I realize that big-markets have gone all analytical before (Astros), but I do fear that the days of the Rays (and Brewers) being competitive by these means are numbered. Baseball really needs to figure out if they want to be the NFL, European (and Saudi) soccer, or a pleasant mesh in-between in terms of competitive balance.

I hope we are able to keep most (all?) of the scouting staff.

The gap in analytics has definitely narrowed from 20+ years ago when the A's were the only team "moneyballing".
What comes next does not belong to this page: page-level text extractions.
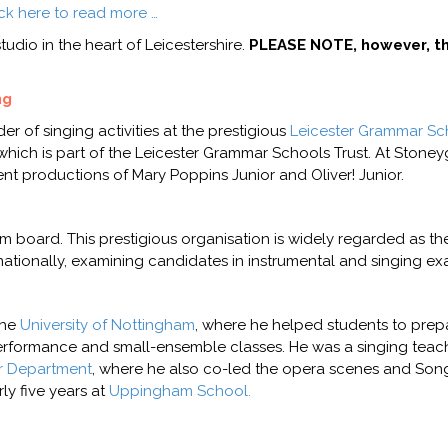
ick here to read more …
udio in the heart of Leicestershire.
PLEASE NOTE, however, th
ng
r of singing activities at the prestigious
Leicester Grammar Sc
 which is part of the Leicester Grammar Schools Trust. At Stoneyg
cent productions of Mary Poppins Junior and Oliver! Junior.
 board. This prestigious organisation is widely regarded as t
nationally, examining candidates in instrumental and singing ex
the
University of Nottingham
, where he helped students to prepa
 performance and small-ensemble classes. He was a singing tea
r Department
, where he also co-led the opera scenes and Song
ly five years at
Uppingham School.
It sure feels inevitable that the "new moneyball" is just going to be good old fashioned money, but at the same the #1 (NYM), #2 (NYY), #3 (SDP), and #6 (LAA) teams by Opening Day payroll are already out of the chase.
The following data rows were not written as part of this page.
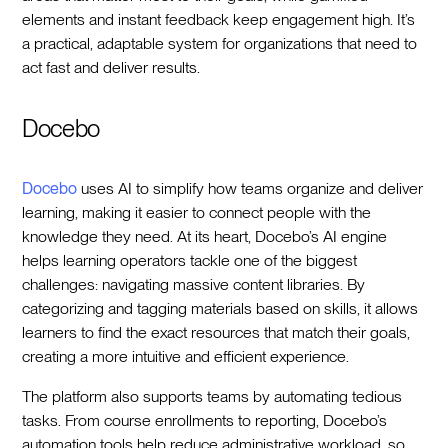
elements and instant feedback keep engagement high. It’s
a practical, adaptable system for organizations that need to
act fast and deliver results.
Docebo
Docebo
uses AI to simplify how teams organize and deliver
learning, making it easier to connect people with the
knowledge they need. At its heart, Docebo’s AI engine
helps learning operators tackle one of the biggest
challenges: navigating massive content libraries. By
categorizing and tagging materials based on skills, it allows
learners to find the exact resources that match their goals,
creating a more intuitive and efficient experience.
The platform also supports teams by automating tedious
tasks. From course enrollments to reporting, Docebo’s
automation tools help reduce administrative workload, so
#7 (TOR), #9 (TEX), #10 (SFG) and #11 (CHC) are only gonna have a couple postseason reps.

#12 (BOS), #13 (CHW) and #14 (STL) all flopped relative to spending/market size/history. 

Meanwhile teams like BAL (#29), TBR (#28), CIN (#26), MIA (#23), ARI (#21), MKE (#20), SEA (#18) and MIN (#17) remain in the hunt to varying extents with bottom half payrolls lagging in most cases $100M+ behind the offseason champions.

Posted
17 hours ago, markedman5 said:

He did……and he did in 2023…….he never said he would never take another job.

He wanted a break before he moved on…….nothing wrong with that.

 

He wanted to move to the Mets but MA wouldn't let him go while still under contract. So they put him in a time out for a year.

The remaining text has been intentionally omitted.